When their house was burgled years ago, Laurel suspected it was Ellie—she could sense her presence in the air when she entered the house. The burglar only took a few random items: a pair of silver candlesticks, an old phone and laptop, some cash, and a cake Hanna baked. There were no signs of forced entry. The police never found any leads, but Laurel held out hope that Ellie came home, even just briefly. She stayed close to home in case Ellie ever came back, and she lost touch with Jack and Hanna in her obsession to find Ellie. Three years ago, she finally gave up and internalized the “madness” that haunted her (38), but now that the police have found some of Ellie’s bones, all her grief and desperation come rushing back.

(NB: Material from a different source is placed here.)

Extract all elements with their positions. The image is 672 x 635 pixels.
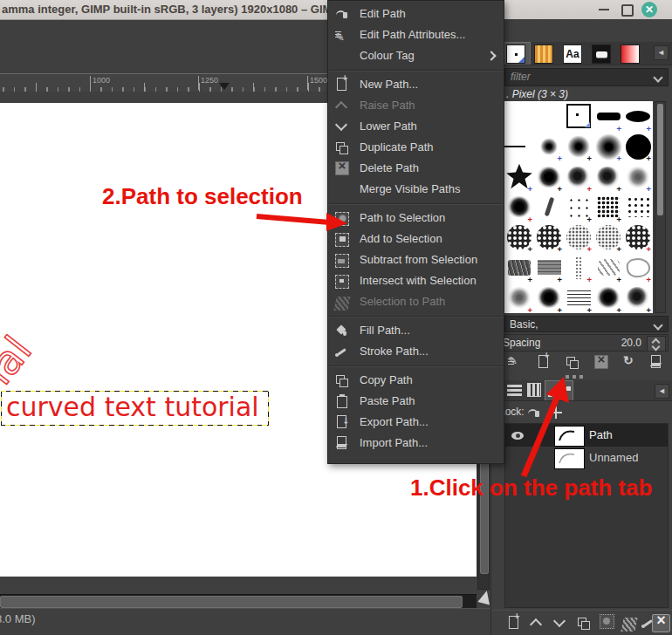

Ellie had not thought about Noelle very much since ending her tutoring sessions, so when she saw her on Stroud Green Road as she was walking towards the library, it took her a moment to place her. Noelle asked if she was ready for her exams and offered to give Ellie a practice paper. Despite her misgivings, Ellie followed Noelle to her house just a few houses down the street. In hindsight, Ellie wonders if anyone saw them walking together towards Noelle’s house, and she thinks about all of the details that led her to this moment.

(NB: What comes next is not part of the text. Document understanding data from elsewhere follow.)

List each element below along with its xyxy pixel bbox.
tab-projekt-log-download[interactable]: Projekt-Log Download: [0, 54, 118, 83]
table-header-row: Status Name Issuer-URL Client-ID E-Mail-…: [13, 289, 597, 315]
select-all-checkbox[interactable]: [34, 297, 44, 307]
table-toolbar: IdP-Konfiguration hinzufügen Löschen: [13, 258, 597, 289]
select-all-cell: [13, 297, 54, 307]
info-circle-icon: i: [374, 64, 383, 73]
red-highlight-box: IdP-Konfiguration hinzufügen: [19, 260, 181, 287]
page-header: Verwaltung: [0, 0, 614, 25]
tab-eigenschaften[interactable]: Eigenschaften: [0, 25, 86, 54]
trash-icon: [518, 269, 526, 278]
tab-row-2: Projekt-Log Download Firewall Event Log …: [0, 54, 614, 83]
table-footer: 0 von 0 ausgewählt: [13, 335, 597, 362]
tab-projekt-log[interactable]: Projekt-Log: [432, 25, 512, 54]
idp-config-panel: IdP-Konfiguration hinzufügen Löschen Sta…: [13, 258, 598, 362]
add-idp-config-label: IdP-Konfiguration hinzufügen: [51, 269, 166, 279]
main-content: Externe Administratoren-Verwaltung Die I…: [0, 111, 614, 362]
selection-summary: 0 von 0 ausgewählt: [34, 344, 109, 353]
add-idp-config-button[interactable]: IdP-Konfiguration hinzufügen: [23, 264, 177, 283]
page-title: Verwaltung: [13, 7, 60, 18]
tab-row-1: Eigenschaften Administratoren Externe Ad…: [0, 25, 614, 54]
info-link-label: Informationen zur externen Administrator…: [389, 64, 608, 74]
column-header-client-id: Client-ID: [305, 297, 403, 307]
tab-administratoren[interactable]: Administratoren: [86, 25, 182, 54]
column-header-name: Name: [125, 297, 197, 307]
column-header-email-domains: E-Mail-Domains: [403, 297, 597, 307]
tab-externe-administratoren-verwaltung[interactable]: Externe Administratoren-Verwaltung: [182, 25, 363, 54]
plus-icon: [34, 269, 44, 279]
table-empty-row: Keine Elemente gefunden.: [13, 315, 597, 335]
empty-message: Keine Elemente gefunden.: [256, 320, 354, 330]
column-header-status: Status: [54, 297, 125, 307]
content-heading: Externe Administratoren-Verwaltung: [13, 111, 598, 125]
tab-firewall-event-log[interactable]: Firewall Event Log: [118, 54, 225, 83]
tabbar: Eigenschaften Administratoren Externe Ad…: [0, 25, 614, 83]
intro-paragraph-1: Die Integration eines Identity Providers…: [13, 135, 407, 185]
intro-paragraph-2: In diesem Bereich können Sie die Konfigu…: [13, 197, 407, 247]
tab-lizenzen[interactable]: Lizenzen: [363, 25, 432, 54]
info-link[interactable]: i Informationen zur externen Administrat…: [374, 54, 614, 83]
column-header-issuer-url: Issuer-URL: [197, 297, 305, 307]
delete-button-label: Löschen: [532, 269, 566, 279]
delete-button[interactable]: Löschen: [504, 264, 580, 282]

Paul and Laurel host a funeral to bury Ellie’s partial remains. Police say she was run over by a car, then dragged into the forest. The police investigate in the area surrounding the forest and ask if anyone remembers seeing a young girl along the road, hitchhiking, or sleeping outside, but no one knows anything, and the investigation ends.

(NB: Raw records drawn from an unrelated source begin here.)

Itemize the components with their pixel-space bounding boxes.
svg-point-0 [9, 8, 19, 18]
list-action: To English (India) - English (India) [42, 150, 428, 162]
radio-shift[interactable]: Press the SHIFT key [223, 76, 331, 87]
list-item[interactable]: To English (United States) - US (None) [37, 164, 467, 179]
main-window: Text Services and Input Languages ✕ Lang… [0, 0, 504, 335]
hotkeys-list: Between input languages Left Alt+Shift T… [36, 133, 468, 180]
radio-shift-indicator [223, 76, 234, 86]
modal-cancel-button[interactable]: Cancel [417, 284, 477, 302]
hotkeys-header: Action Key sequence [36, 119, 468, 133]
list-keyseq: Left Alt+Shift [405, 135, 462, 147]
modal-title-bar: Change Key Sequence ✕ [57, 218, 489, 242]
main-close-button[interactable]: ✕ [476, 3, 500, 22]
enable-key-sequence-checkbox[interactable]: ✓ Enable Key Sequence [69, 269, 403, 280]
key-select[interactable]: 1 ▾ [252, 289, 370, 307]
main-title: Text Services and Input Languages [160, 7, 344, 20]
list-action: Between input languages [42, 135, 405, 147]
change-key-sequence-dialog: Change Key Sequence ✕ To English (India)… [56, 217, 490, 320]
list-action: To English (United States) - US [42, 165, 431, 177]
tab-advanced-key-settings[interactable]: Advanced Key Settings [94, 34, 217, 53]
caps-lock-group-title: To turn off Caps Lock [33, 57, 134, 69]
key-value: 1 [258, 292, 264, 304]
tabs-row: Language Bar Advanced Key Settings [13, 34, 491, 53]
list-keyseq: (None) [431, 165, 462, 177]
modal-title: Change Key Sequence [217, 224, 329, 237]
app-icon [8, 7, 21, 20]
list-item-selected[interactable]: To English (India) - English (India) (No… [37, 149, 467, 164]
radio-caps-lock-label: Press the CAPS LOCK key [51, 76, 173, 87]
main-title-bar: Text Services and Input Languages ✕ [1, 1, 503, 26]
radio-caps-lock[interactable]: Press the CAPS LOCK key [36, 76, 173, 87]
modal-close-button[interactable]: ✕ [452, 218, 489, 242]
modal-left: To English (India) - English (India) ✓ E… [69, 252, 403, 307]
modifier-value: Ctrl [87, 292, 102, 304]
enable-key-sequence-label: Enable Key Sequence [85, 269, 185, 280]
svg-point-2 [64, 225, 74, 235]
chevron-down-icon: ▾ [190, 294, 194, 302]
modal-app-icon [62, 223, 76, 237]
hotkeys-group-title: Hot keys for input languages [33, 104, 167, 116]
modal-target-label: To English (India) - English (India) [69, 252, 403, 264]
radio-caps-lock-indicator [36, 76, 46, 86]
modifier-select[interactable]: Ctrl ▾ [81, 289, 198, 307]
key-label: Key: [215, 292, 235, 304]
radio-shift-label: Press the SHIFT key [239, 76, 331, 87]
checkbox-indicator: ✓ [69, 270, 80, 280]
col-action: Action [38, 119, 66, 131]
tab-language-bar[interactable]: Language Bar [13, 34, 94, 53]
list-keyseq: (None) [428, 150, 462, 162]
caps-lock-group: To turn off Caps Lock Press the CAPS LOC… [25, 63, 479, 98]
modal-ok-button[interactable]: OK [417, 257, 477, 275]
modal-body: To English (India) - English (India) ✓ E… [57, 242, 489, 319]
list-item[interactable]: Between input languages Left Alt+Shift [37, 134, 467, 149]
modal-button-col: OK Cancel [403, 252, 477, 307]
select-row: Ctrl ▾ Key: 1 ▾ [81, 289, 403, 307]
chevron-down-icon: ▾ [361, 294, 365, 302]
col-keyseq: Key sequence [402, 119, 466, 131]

Jewell uses a third person narrator throughout these chapters, but she alternates between present day events and past events from the weeks leading up to Ellie’s disappearance. Depending on the timeline, the narrator shares either Ellie’s thoughts or Laurel’s. For example, the Prologue, although written from the third person perspective, details the way Ellie sees how every small decision and event in her life led up to her disappearance. Other chapters show Laurel’s thoughts as she reflects on the day Ellie disappeared and on the emptiness of her life ever since. Through the third person narrator that shares either Ellie’s thoughts or Laurel’s, Jewell constructs the foundational event of the story—Ellie’s disappearance—through flashbacks and present-day events.
Jewell establishes a contrast between Laurel’s view of her two daughters, Hanna and Ellie. Laurel sees Hanna as “difficult” and “tiring,” while she thinks of Ellie as her golden child (10). Hanna has never had a boyfriend, nor a fulfilling social life, but Ellie had a boyfriend at age 16, and everyone at school loved her. When Ellie initially goes missing, Laurel subconsciously wishes that Hanna was missing rather than Ellie. By showing Laurel’s differing relationships with her daughters, Jewell establishes the theme of family and shows the way Laurel’s family relationships were damaged in the years following Ellie’s disappearance.
Jewell also plants doubt and suspicion through the narrator’s detailed telling of events and through characterization. For example, Jewell creates suspicion surrounding Noelle, compelling the reader to scrutinize everything she does, such as bringing gifts to Ellie. The reader is also given a detailed description of what Ellie was wearing the day she disappeared, all the items the police found in her backpack, and the items that were stolen from the Mack house. These details invite the reader into the position of detective, allowing the reader to try and solve the crime using clues provided by Jewell. By giving information from multiple sources, such as Ellie’s thoughts, Laurel’s thoughts, and police findings, Jewell creates several possibilities of what could have happened to Ellie, only to later cast doubt on some of these possibilities as the reader sees more of Ellie’s perspective. Her use of detail and a non-chronological explication of events compel the reader to play detective and piece together the narrative of what truly happened to Ellie.